CNN: What do we know about the causes of these hepatitis cases?

Wen: When patients show signs of hepatitis, they typically receive a diagnostic test that tests for hepatitis A, B, or C; if they have been exposed to toxins and medications; if they have certain autoimmune markers; Etc. All of these are negative in children so far.

A common feature among the nine initial Alabama cases in the CDC report is that they all have blood tests that show adenovirus infection. (Two more children have been identified since those nine cases were first reported.)

However, given the possible link, this is why the CDC has issued its specific health alert. He advises doctors to watch for cases of childhood hepatitis and report them immediately to the CDC and state health authorities. It also instructs health care providers to order specific adenovirus tests in these children.

CNN: Could these cases be related to covid-19?

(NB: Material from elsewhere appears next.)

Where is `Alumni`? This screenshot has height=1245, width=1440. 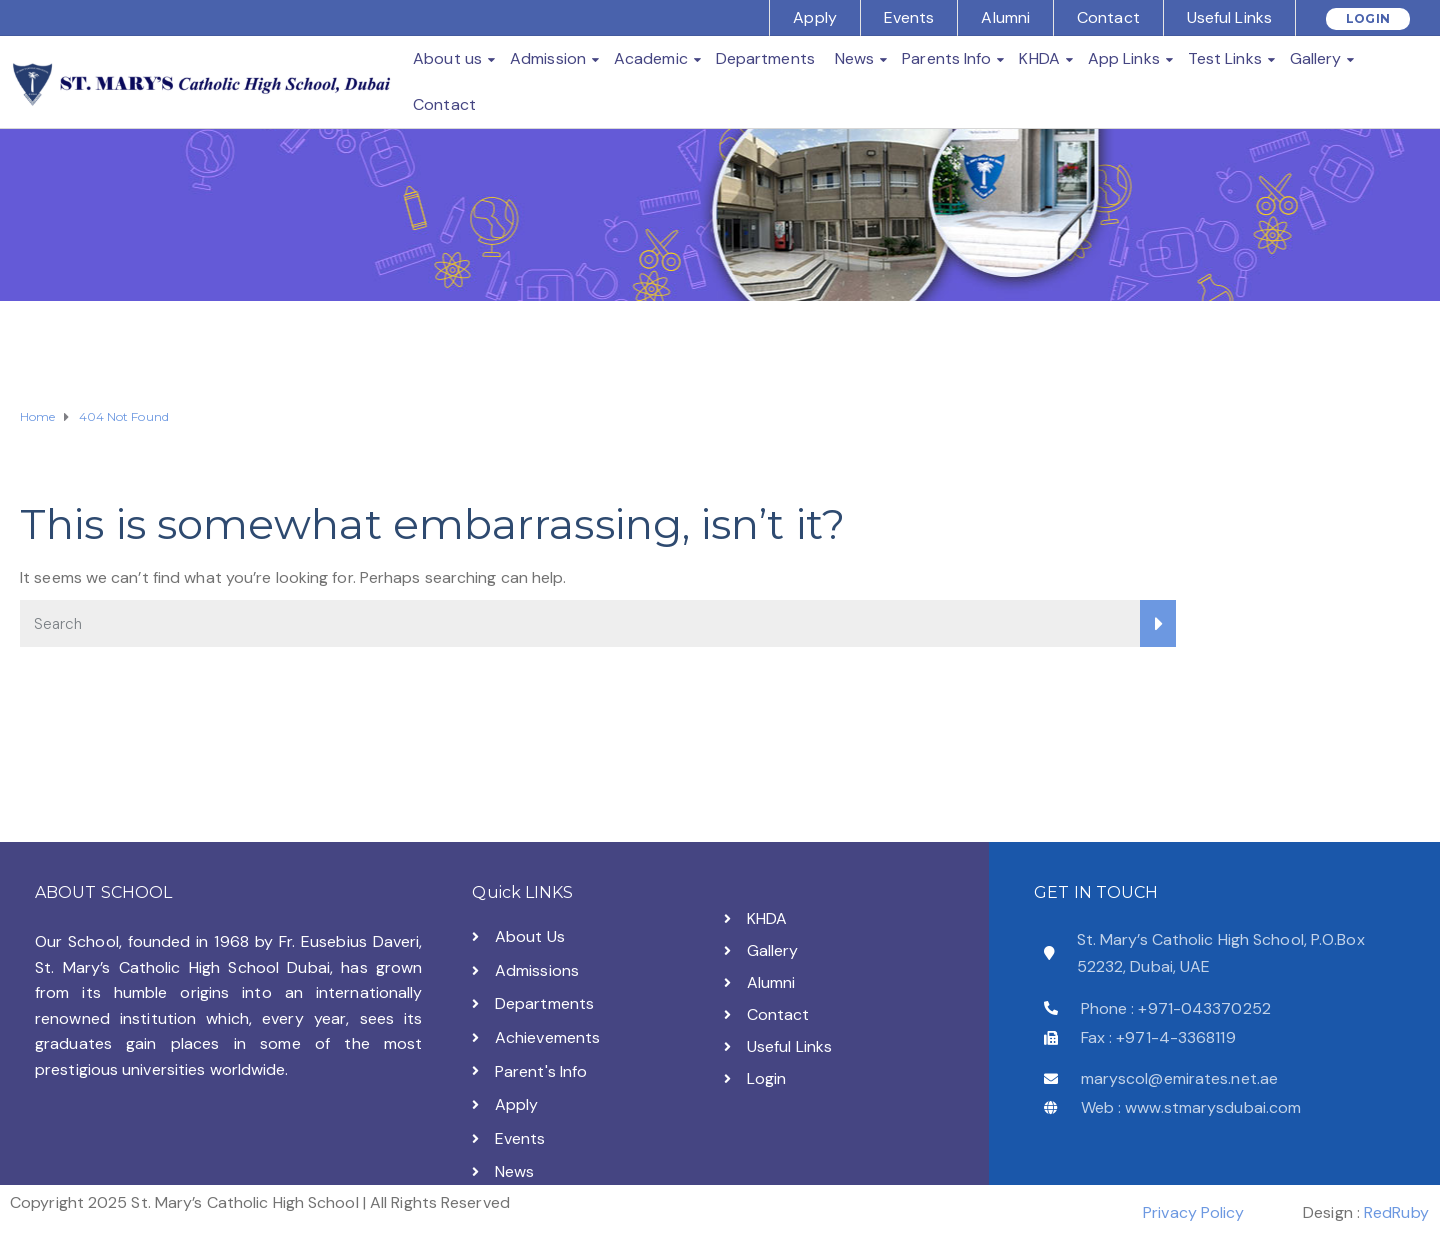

Wen: It doesn’t seem likely. None of the children in the Alabama case series are in the hospital due to a COVID-19 infection. There is also no link with having received the Covid-19 vaccine. The UK Health Security Agency previously reported that none of its more than 100 cases to date had been vaccinated.

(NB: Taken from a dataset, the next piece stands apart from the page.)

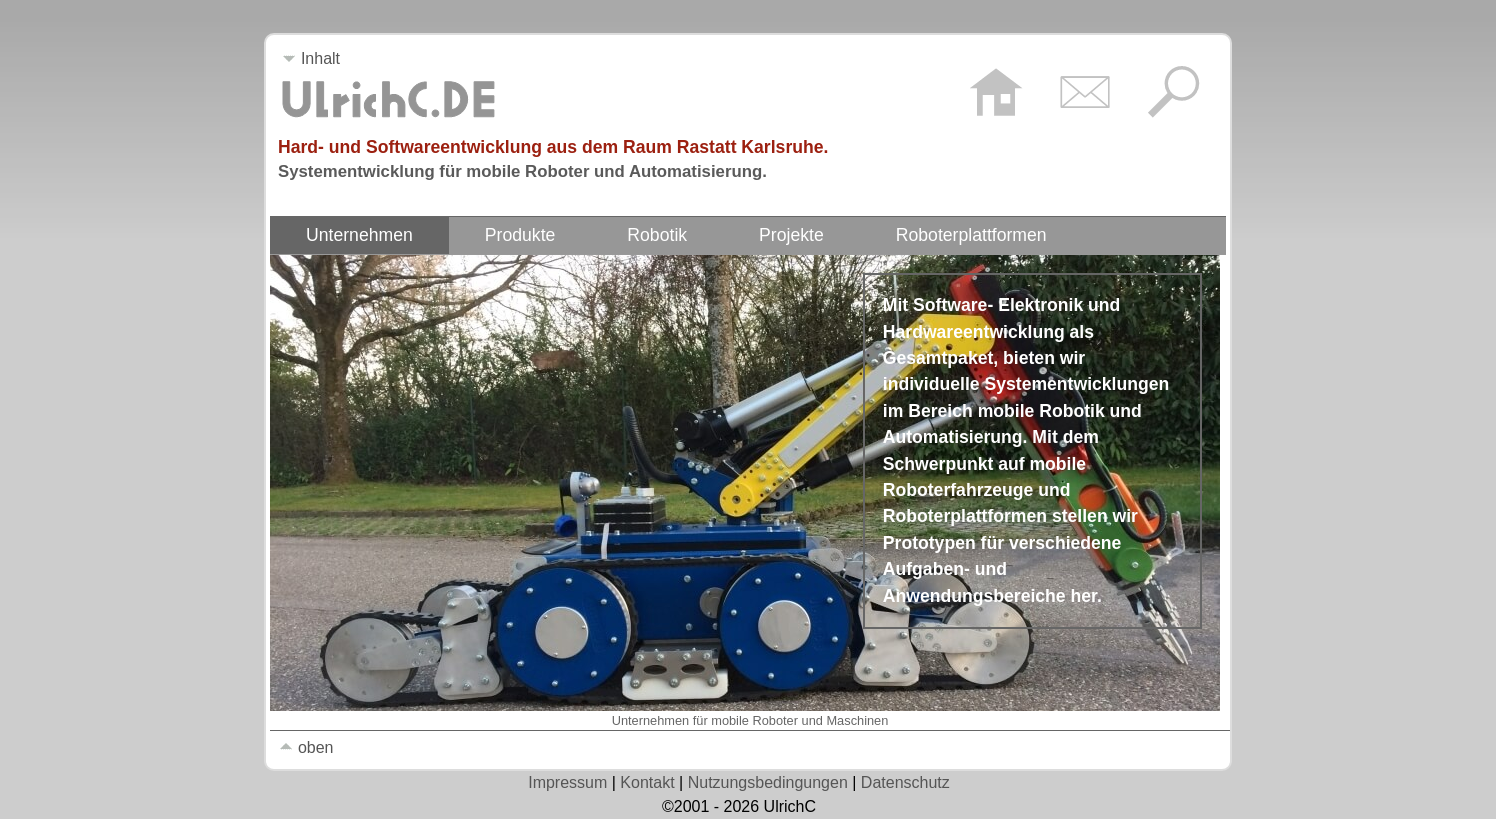  Describe the element at coordinates (657, 235) in the screenshot. I see `Robotik` at that location.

CNN: How concerned should parents be, and what are the symptoms they should watch for?

Wen: These cases of unexplained hepatitis in children are still very rare. However, some have been extremely serious. Parents shouldn’t be overly concerned, but they should know that this is something that is being investigated and then they should contact their doctor if they are concerned.

The early symptoms of hepatitis are nonspecific, which means that many people have these symptoms due to other causes. They include nausea, vomiting, abdominal pain, fever, fatigue, loss of appetite, and joint pain. Later signs include dark urine and light-colored stools, as well as jaundice: the skin turns yellow, and the whites of the eyes and eyelids appear yellow.

Many children have viral illnesses that can cause gastrointestinal upset, fever, and fatigue. If your child can’t keep fluids down, it’s a sign that he should contact his doctor. Also, if symptoms persist and do not improve, or if your child begins to feel lethargic, contact your doctor.

The most concerning signs are if you start to see dark urine, light-colored stools, and yellowing of the skin or yellowing of the whites of the eyes. You should seek immediate medical attention if your child starts with general viral symptoms and then progresses to these signs.

CNN: Is there anything that can be done to prevent these cases of hepatitis?

Wen: Since the cause remains unknown, we cannot say what measures will help prevent them. If, in fact, there is a link to adenovirus, then the same strategies we have been using during the coronavirus pandemic, such as thorough hand washing with soap and water and urging people to stay home when sick, would be helpful.